**TASK DETAILS**
Among the records below, find each line that includes the string "menu" and copy it.

:: RECORDS TO PROCESS

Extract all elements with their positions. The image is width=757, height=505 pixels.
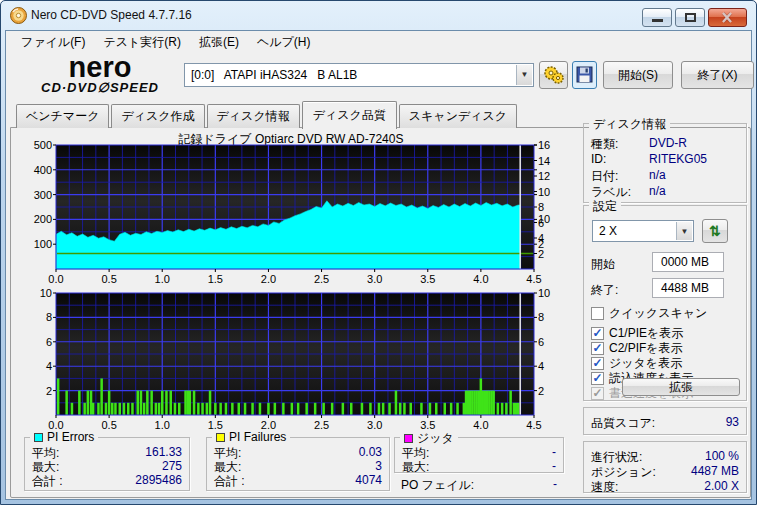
- minimize-button[interactable]: [642, 8, 672, 27]
- chevron-down-icon[interactable]: ▼: [516, 65, 532, 85]
- checkbox-show-c2-pif[interactable]: ✓C2/PIFを表示: [591, 341, 683, 356]
- disc-info-label: 種類:: [591, 136, 618, 153]
- po-failures-value: -: [553, 477, 557, 491]
- end-position-field[interactable]: 4488 MB: [652, 278, 724, 298]
- pi-errors-stats-box: PI Errors平均:161.33最大:275合計 :2895486: [24, 437, 190, 491]
- checkbox-show-c1-pie-box[interactable]: ✓: [591, 327, 604, 340]
- tab-strip: ベンチマークディスク作成ディスク情報ディスク品質スキャンディスク: [16, 105, 519, 128]
- maximize-button[interactable]: [675, 8, 705, 27]
- options-button[interactable]: [539, 61, 568, 89]
- toolbar: nero CD·DVD∅SPEED [0:0] ATAPI iHAS324 B …: [6, 53, 751, 103]
- pi-errors-row: 合計 :2895486: [32, 473, 182, 487]
- refresh-button[interactable]: ⇅: [702, 219, 728, 243]
- pi-failures-legend-swatch: [216, 433, 225, 442]
- progress-box: 進行状況:100 %ポジション:4487 MB速度:2.00 X: [583, 441, 747, 493]
- svg-text:4.0: 4.0: [473, 419, 488, 431]
- svg-text:2: 2: [46, 385, 52, 397]
- quality-score-box: 品質スコア: 93: [583, 407, 747, 435]
- client-area: ファイル(F)テスト実行(R)拡張(E)ヘルプ(H) nero CD·DVD∅S…: [5, 30, 752, 500]
- pi-errors-legend: PI Errors: [30, 430, 98, 444]
- pi-failures-value: 0.03: [359, 445, 382, 459]
- po-failures-row: PO フェイル: -: [401, 477, 564, 494]
- pi-errors-chart: 1002200103004005000.00.51.01.52.02.53.03…: [16, 141, 556, 289]
- menu-bar: ファイル(F)テスト実行(R)拡張(E)ヘルプ(H): [6, 31, 751, 53]
- quality-score-label: 品質スコア:: [591, 415, 655, 432]
- svg-text:1.0: 1.0: [155, 419, 170, 431]
- disc-info-label: ID:: [591, 152, 606, 166]
- menu-item-help[interactable]: ヘルプ(H): [248, 31, 320, 54]
- pi-failures-value: 4074: [355, 473, 382, 487]
- pi-errors-value: 161.33: [145, 445, 182, 459]
- nero-logo-product: CD·DVD∅SPEED: [20, 80, 180, 95]
- menu-item-extra[interactable]: 拡張(E): [190, 31, 248, 54]
- svg-text:10: 10: [538, 186, 550, 198]
- pi-errors-row: 最大:275: [32, 459, 182, 473]
- jitter-value: -: [552, 459, 556, 473]
- progress-row: 進行状況:100 %: [591, 449, 739, 463]
- nero-logo-brand: nero: [20, 54, 180, 80]
- speed-select[interactable]: 2 X ▼: [592, 220, 694, 242]
- jitter-stats-box: ジッタ平均:-最大:-: [394, 437, 564, 473]
- progress-label: 速度:: [591, 479, 618, 496]
- svg-text:400: 400: [34, 164, 52, 176]
- pi-failures-chart: 2244668810100.00.51.01.52.02.53.03.54.04…: [16, 289, 556, 435]
- po-failures-label: PO フェイル:: [401, 478, 474, 492]
- svg-text:100: 100: [34, 238, 52, 250]
- disc-info-row: ラベル:n/a: [591, 184, 739, 198]
- tab-scandisc[interactable]: スキャンディスク: [399, 104, 517, 128]
- svg-text:2: 2: [538, 248, 544, 260]
- svg-text:2.0: 2.0: [261, 273, 276, 285]
- svg-text:1.5: 1.5: [208, 273, 223, 285]
- advanced-button[interactable]: 拡張: [622, 378, 740, 396]
- disc-info-label: 日付:: [591, 168, 618, 185]
- save-icon: [573, 62, 596, 88]
- svg-text:4.5: 4.5: [526, 419, 541, 431]
- svg-text:4: 4: [538, 360, 544, 372]
- svg-text:14: 14: [538, 155, 550, 167]
- svg-text:3.0: 3.0: [367, 419, 382, 431]
- close-button[interactable]: [708, 8, 747, 27]
- quality-score-value: 93: [726, 415, 739, 429]
- checkbox-show-c1-pie[interactable]: ✓C1/PIEを表示: [591, 326, 683, 341]
- start-button[interactable]: 開始(S): [603, 61, 673, 89]
- svg-text:6: 6: [538, 217, 544, 229]
- pi-failures-value: 3: [375, 459, 382, 473]
- svg-text:4.0: 4.0: [473, 273, 488, 285]
- checkbox-quick-scan-box[interactable]: [591, 307, 604, 320]
- pi-errors-value: 2895486: [135, 473, 182, 487]
- svg-text:10: 10: [40, 289, 52, 299]
- progress-row: ポジション:4487 MB: [591, 464, 739, 478]
- svg-text:6: 6: [538, 336, 544, 348]
- checkbox-show-jitter[interactable]: ✓ジッタを表示: [591, 356, 682, 371]
- close-icon: [709, 9, 746, 26]
- drive-select[interactable]: [0:0] ATAPI iHAS324 B AL1B ▼: [184, 63, 534, 87]
- jitter-label: 最大:: [402, 459, 429, 476]
- tab-disc-quality[interactable]: ディスク品質: [302, 101, 397, 129]
- tab-disc-create[interactable]: ディスク作成: [111, 104, 204, 128]
- pi-errors-value: 275: [162, 459, 182, 473]
- pi-failures-stats-box: PI Failures平均:0.03最大:3合計 :4074: [206, 437, 390, 491]
- title-bar: Nero CD-DVD Speed 4.7.7.16: [1, 1, 756, 30]
- checkbox-show-read-speed-box[interactable]: ✓: [591, 372, 604, 385]
- pi-errors-label: 合計 :: [32, 473, 63, 490]
- pi-failures-row: 合計 :4074: [214, 473, 382, 487]
- disc-info-value: n/a: [649, 168, 666, 182]
- svg-text:2.5: 2.5: [314, 419, 329, 431]
- chevron-down-icon[interactable]: ▼: [676, 222, 692, 240]
- pi-failures-row: 最大:3: [214, 459, 382, 473]
- disc-info-row: ID:RITEKG05: [591, 152, 739, 166]
- progress-value: 2.00 X: [704, 479, 739, 493]
- checkbox-quick-scan[interactable]: クイックスキャン: [591, 306, 707, 321]
- tab-disc-info[interactable]: ディスク情報: [207, 104, 300, 128]
- save-button[interactable]: [572, 61, 597, 89]
- svg-text:1.0: 1.0: [155, 273, 170, 285]
- svg-text:3.0: 3.0: [367, 273, 382, 285]
- checkbox-show-write-speed-box[interactable]: ✓: [591, 387, 604, 400]
- start-position-field[interactable]: 0000 MB: [652, 252, 724, 272]
- svg-text:2: 2: [538, 385, 544, 397]
- exit-button[interactable]: 終了(X): [681, 61, 754, 89]
- checkbox-show-c2-pif-box[interactable]: ✓: [591, 342, 604, 355]
- svg-text:4.5: 4.5: [526, 273, 541, 285]
- tab-benchmark[interactable]: ベンチマーク: [16, 104, 109, 128]
- checkbox-show-jitter-box[interactable]: ✓: [591, 357, 604, 370]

::::

**RESPONSE**
- menu-bar: ファイル(F)テスト実行(R)拡張(E)ヘルプ(H): [6, 31, 751, 53]
- menu-item-help[interactable]: ヘルプ(H): [248, 31, 320, 54]
- menu-item-extra[interactable]: 拡張(E): [190, 31, 248, 54]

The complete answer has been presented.